Background: Clinical success of poly(ADP-ribose) polymerase inhibitors (PARP i ) has been limited to repair-deficient cancers and by resistance. Oncolytic herpes simplex viruses (oHSVs) selectively kill cancer cells, irrespective of mutation, and manipulate DNA damage responses (DDR). Here, we explore potential synthetic lethal-like interactions between oHSV and PARP i . Methods: The efficacy of combining PARP i , oHSV MG18L, and G47Delta in killing patient-derived glioblastoma stem cells (GSCs) was assessed using cell viability assays and Chou-Talalay synergy analysis. Effects on DDR pathways, apoptosis, and cell cycle after manipulation with pharmacological inhibitors and lentivirus-mediated knockdown or overexpression were examined by immunoblotting and FACS. In vivo efficacy was evaluated in two GSC-derived orthotopic xenograft models (n = 7-8 per group). All statistical tests were two-sided. Results: GSCs are differentially sensitive to PARP i despite uniform inhibition of PARP activity. oHSV sensitized GSCs to PARP i , irrespective of their PARP i sensitivity through selective proteasomal degradation of key DDR proteins; Rad51, mediating the combination effects; and Chk1. Rad51 degradation required HSV DNA replication. This synthetic lethal-like interaction increased DNA damage, apoptosis, and cell death in vitro and in vivo. Combined treatment of mice bearing PARP i -sensitive or -resistant GSC-derived brain tumors greatly extended median survival compared to either agent alone (vs olaparib: P =.001; vs MG18L: P = .005; median survival for sensitive of 83 [95% CI = 77 to 86], 94 [95% CI = 75 to 107], 102 [95% CI = 85 to 110], and 131 [95% CI = 108 to 170] days and for resistant of 54 [95% CI = 52 to 58], 56 [95% CI = 52 to 61], 62 [95% CI = 56 to 72], and 75 [95% CI = 64 to 90] days for mock, PARPi, oHSV, and combination, respectively).

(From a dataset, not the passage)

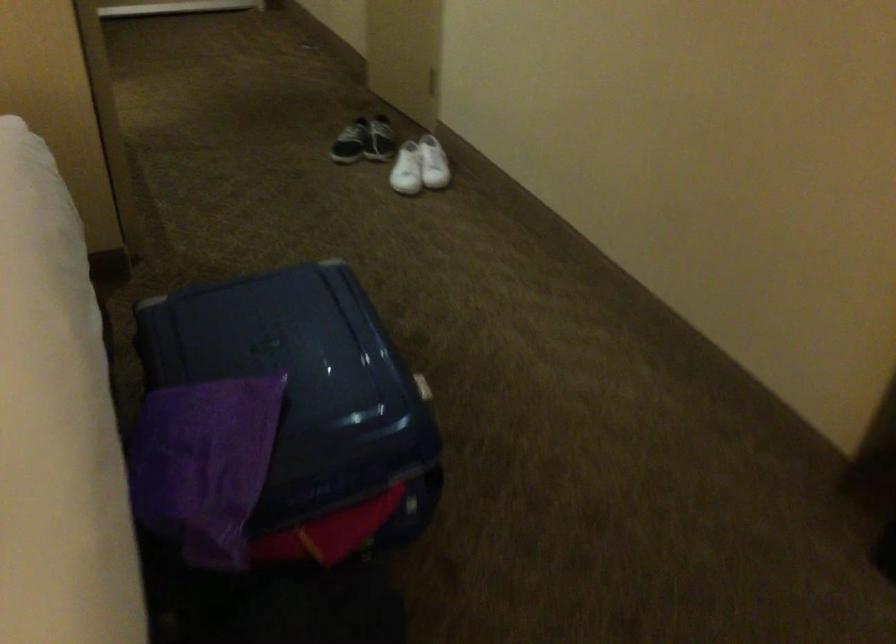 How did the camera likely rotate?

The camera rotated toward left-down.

Conclusions: The unique oHSV property to target multiple components of DDR generates cancer selective sensitivity to PARP i . This combination of oHSV with PARP i is a new anticancer strategy that overcomes the clinical barriers of PARP i resistance and DNA repair proficiency and is applicable not only to glioblastoma, an invariably lethal tumor, but also to other tumor types.